Why do you think people get tax-deductions from donations? Your priority here seems to be more to find any reason to slam someone who is wealthy, rather than actually for the better of society.
The point is we’re subsidizing his economic activities by 10’s of billions of dollars.
Some things you might agree with but money is fungible. I’d rather pay for someone’s healthcare than subsidize his multi million dollar yacht etc.
PS: If you really believe in what the gates foundation is doing you can give them more money to work with here ( https://www.gatesphilanthropypartners.org/) but you can’t give them less.
I don't think you're using a reasonable definition of "subsidize".
By all methods of accounting, Bill Gates contributes more to the public coffers than any other human being under discussion.
Your definition of "subsidize" is predicated on the belief that the state is entitled to a flat percentage of income.
This is arguably preferable (though it is, historically, a very messy argument!), but more importantly it is not true according any existing legal structure.
So you could equally reasonably argue that Bill Gates (or anyone, really) has any number of other responsibilities to the public that you might dream up. He does not.
Exactly zero of your tax pennies went toward the purchase of Bill Gates' yacht. Money is fungible, but that does not mean that all money is in all places at once.
I said subsidy which isn’t the same as taxes, the existing legal structure is happy to subsidize people both in the tax code and with direct handouts. In such cases it’s the tax payers who are covering that burden so talking in terms of subsidies from specific individuals to specific individuals seems perfectly reasonable though obviously the individual burden is low.
As a simple practical matter, 99% of both his earnings and mine are dependent upon past government spending not just roads but even stuff like the judicial system.But asking everyone pay the same amount while it would benefit us both doesn’t work because the total is larger than some people’s income and we really want government services. Further, it’s not just that he received a larger benefit it also cost more to provide him services.
So if we’re stuck subsidizing some people based on a percentage of our earnings, it’s only reasonable to base the subsidy calculation on a percentage of total earnings.
As to pennies argument, if he bought a lunch it’s meaningless to talk about individual subsidies unless someone paid a truly astronomical amount in taxes it’s some meaningless fraction of a cent. But when you’re talking about ultra large purchases and the lifetime subsidies are both a significant portion of his lifetime earnings and a surprisingly large fraction of federal budget, it cross the penny threshold for some people.

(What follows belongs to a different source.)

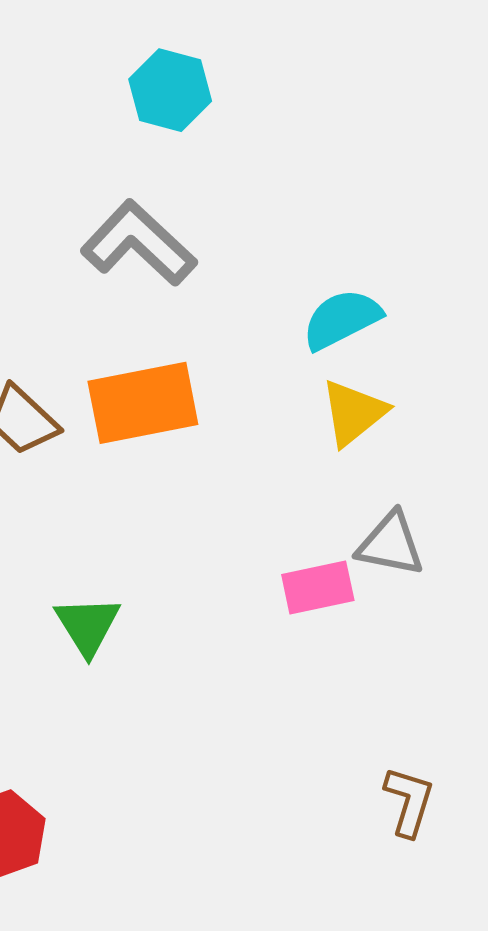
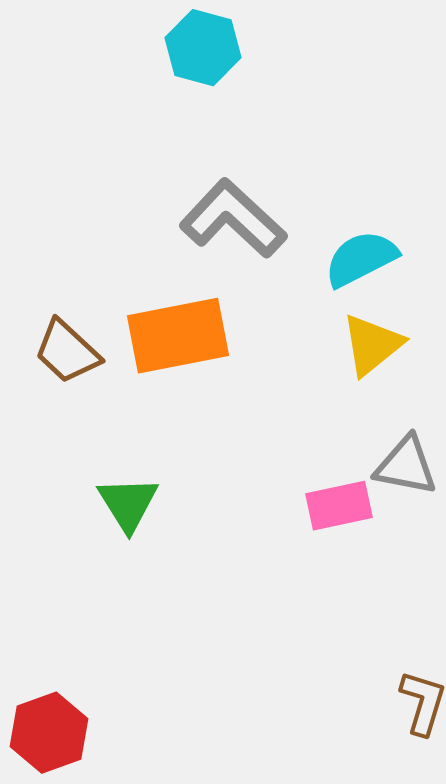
gray L-shape: (139, 243) -> (233, 219), moved
green triangle: (88, 626) -> (128, 504), moved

I'm 100% on board with the idea that the wealth divide is an enormous problem.
I don't think it's Bill's fault, or even that he benefits from it in any meaningful way. And I don't think that you and I are the victims.
I think we need to be more clear about this. It's not that Bill's (marginal) tax rate is lower than ours. It's that Bill has more and different types of income than we do.
Bill has the types of income that are net beneficial to encourage -- which we do by reducing tax liability on it.
But I think it's more correct to say that Bill contributes more to our lifestyles than we do to his. And that we want Bill to contribute more still.
Not because we need more tax revenue (we don't really), or because of a lifeless theory about non-progressive taxation being more proper (it's so much more complicated than that).
But simply because we're all of a society, and that society is unhealthy when wealth is concentrated too densely.
It's not about fair share. It's about limiting inequality. That's the end goal, so let's address it directly. A flat tax does not do that.
People like Bill Gates should be heroes, for contributing progressively more to society with every success they achieve. (Aside: That was painful to write. Bill himself will always be an evil monopolist who held computing back by 20 years and taught people to believe that computers are scary and unreliable)
But where does that new tax revenue go? Into the maw of the US government, where it is used for important things, often very inefficiently.
Bill & Warren & Charlie (RIP) think they can do it better. And they might be right, honestly. They're creating an super-national voluntary self-taxation regime, and a corresponding appropriations framework to go along with it, out of the gross excess of their inadequately-taxed earnings.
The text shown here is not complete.